- About this task:
Should any entry include an image, skip the image and copy the entry exactly.

- Provided records:
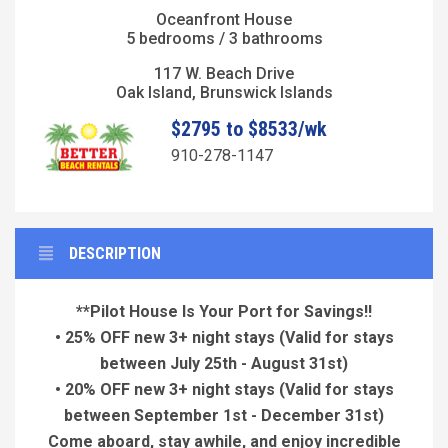
Oceanfront House
5 bedrooms / 3 bathrooms
117 W. Beach Drive
Oak Island, Brunswick Islands
$2795 to $8533/wk
910-278-1147
DESCRIPTION
**Pilot House Is Your Port for Savings!!
• 25% OFF new 3+ night stays
(Valid for stays
between July 25th - August 31st)
• 20% OFF new 3+ night stays
(Valid for stays
between September 1st - December 31st)
Come aboard, stay awhile, and enjoy incredible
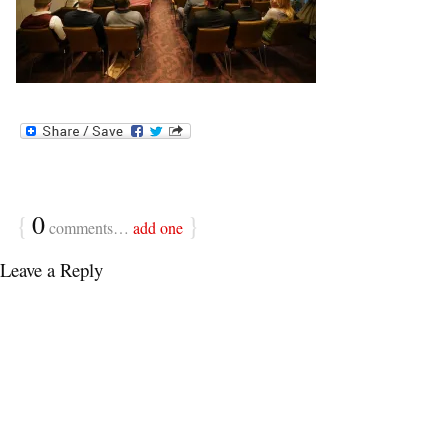
{
0
}
comments…
add one
Leave a Reply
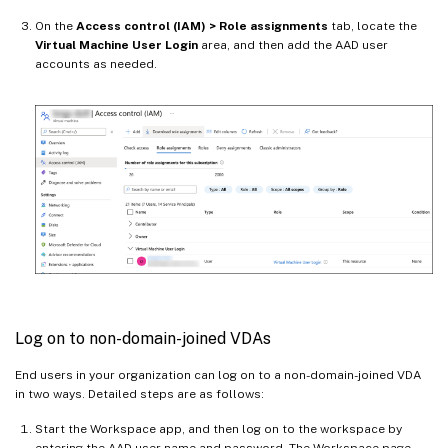
On the
Access control (IAM) > Role assignments
tab, locate the
Virtual Machine User Login
area, and then add the AAD user
accounts as needed.
Log on to non-domain-joined VDAs
End users in your organization can log on to a non-domain-joined VDA
in two ways. Detailed steps are as follows:
Start the Workspace app, and then log on to the workspace by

- Finished exercise:
Oceanfront House
5 bedrooms / 3 bathrooms
117 W. Beach Drive
Oak Island, Brunswick Islands
$2795 to $8533/wk
910-278-1147
DESCRIPTION
**Pilot House Is Your Port for Savings!!
• 25% OFF new 3+ night stays
(Valid for stays
between July 25th - August 31st)
• 20% OFF new 3+ night stays
(Valid for stays
between September 1st - December 31st)
Come aboard, stay awhile, and enjoy incredible
{
0
}
comments…
add one
Leave a Reply
On the
Access control (IAM) > Role assignments
tab, locate the
Virtual Machine User Login
area, and then add the AAD user
accounts as needed.
Log on to non-domain-joined VDAs
End users in your organization can log on to a non-domain-joined VDA
in two ways. Detailed steps are as follows:
Start the Workspace app, and then log on to the workspace by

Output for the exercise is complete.